The Penguin Looks at the Oxford: An Assessment of the Oxford History of New Zealand Literature in English. - JNZL: Journal of New Zealand Literature

The Penguin Looks at the Oxford: An Assessment of the Oxford History of New Zealand Literature in English.

By JNZL: Journal of New Zealand Literature

  • Release Date: 1990-01-01
  • Genre: Language Arts & Disciplines

Description

The Penguin History of New Zealand Literature appeared in 1989 and The Oxford History of New Zealand Literature in English a bit over a year later, the first a solo venture by me, the second an eleven-person venture edited by Terry Sturm. It is natural for me to want to associate these two and to think of them as complementary works that will be authoritative for many years; but at the same time it is already possible to begin to see them as historical objects, as things that come from a particular cultural moment in the past--in other words, to guess a little at what our successors as literary historians will make of them when the time comes again to look back as the twelve of us have been doing in our separate ventures. I conceived the idea of writing a literary history in 1976, when researching a book on Janet Frame and confronting as I did so what seemed to me the shocking paucity of literary-critical material in our culture. Coming from a doctorate on postwar American fiction, and having had some awareness of the cultural renaissances that were occurring in Canada and Australia in that decade, I was taken aback by the miniaturist and belletrist trickle that seemed to be the local equivalent. There were good individual works, certainly, here and there; but these seemed confined to reviews or editorials or, less often, to articles.

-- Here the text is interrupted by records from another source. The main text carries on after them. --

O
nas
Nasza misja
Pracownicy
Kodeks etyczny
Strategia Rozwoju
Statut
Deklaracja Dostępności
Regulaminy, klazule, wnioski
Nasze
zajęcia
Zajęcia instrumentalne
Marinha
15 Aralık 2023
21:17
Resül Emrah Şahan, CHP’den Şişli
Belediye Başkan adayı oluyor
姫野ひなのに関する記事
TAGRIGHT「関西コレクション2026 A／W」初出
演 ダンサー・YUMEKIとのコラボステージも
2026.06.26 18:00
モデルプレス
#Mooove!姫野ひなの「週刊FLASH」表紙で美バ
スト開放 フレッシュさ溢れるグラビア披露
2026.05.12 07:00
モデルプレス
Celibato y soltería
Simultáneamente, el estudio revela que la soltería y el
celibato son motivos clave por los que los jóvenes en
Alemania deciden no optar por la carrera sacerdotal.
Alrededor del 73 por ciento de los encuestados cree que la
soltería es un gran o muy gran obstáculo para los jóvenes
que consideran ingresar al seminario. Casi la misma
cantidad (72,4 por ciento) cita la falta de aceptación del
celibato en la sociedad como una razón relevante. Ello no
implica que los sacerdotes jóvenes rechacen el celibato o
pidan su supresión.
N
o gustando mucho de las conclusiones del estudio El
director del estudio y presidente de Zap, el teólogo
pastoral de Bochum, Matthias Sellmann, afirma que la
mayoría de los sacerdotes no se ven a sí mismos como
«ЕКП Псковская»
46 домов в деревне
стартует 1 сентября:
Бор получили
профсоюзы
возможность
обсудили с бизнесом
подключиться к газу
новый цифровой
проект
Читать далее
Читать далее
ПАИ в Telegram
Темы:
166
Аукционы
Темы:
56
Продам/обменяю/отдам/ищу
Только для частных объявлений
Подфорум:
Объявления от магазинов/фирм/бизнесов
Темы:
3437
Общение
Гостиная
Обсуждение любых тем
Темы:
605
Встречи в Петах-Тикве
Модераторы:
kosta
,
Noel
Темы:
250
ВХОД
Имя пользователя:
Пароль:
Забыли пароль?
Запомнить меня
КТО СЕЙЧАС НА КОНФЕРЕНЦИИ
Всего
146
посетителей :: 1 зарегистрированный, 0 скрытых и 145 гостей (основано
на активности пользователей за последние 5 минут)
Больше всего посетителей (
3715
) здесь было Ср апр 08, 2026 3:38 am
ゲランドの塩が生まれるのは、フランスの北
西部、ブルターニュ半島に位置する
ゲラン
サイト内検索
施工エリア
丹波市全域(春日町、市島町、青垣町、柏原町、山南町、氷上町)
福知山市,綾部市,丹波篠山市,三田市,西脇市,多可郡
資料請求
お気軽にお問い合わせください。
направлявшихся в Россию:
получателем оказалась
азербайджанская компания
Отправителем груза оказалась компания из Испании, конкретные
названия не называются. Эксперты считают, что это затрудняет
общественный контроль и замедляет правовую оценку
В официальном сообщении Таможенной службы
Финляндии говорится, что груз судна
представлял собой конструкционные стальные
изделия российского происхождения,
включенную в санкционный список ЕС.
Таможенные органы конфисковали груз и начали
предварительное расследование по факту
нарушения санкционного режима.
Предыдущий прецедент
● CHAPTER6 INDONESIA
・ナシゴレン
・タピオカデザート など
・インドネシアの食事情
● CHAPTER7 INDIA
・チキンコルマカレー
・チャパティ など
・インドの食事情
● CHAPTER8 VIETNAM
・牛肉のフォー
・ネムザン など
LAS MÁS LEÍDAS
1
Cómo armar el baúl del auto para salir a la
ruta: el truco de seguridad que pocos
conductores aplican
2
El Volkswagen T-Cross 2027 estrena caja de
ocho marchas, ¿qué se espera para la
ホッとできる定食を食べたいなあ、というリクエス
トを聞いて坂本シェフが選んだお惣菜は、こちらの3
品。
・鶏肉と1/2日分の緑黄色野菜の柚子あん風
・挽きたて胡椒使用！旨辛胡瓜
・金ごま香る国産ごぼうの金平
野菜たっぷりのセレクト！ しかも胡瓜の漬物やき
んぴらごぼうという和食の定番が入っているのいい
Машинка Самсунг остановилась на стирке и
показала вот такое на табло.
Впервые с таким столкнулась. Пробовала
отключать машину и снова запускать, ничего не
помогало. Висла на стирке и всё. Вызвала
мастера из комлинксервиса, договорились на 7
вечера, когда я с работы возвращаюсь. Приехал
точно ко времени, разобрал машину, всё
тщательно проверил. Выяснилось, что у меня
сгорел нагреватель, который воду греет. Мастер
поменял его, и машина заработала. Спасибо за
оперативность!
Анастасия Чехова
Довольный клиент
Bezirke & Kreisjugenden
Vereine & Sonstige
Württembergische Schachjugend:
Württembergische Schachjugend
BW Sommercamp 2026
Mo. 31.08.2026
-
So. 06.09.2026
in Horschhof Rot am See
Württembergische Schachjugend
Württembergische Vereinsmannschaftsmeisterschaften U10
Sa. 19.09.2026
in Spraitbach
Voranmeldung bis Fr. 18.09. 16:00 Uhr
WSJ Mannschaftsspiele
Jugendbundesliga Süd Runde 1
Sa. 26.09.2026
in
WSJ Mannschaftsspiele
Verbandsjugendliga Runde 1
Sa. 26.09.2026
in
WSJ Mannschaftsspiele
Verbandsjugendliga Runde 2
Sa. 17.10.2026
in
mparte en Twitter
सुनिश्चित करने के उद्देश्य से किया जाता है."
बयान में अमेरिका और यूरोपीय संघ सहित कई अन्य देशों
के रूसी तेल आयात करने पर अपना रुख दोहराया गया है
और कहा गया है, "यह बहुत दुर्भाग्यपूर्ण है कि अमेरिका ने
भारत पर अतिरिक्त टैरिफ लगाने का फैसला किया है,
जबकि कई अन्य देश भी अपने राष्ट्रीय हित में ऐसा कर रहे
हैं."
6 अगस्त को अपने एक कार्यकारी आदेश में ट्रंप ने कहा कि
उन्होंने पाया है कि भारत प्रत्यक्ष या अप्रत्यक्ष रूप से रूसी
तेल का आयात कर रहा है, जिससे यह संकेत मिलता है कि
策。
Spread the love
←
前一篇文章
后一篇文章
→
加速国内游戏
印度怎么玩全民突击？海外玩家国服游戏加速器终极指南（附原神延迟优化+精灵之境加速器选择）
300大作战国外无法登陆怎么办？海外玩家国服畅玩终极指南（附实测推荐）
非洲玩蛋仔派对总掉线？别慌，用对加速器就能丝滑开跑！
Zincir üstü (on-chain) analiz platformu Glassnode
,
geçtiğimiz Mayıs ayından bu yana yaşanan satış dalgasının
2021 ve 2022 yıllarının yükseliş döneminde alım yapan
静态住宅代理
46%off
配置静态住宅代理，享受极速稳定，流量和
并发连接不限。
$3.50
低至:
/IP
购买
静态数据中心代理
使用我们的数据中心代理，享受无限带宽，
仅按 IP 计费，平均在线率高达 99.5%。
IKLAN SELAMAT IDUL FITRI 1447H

I became aware of more extended works like Holcroft's and McCormick's, but found in the former a vapidity, and in the latter a passivity, that made it difficult for them to grasp the processes that were shaping the literature they were describing. Everyone who wrote had an opinion on something, and often an opinion that was consistent from review to article to review; but no one seemed to know that it was just an opinion, that it came from somewhere, that it was constructed, and that it was possible to believe in something else.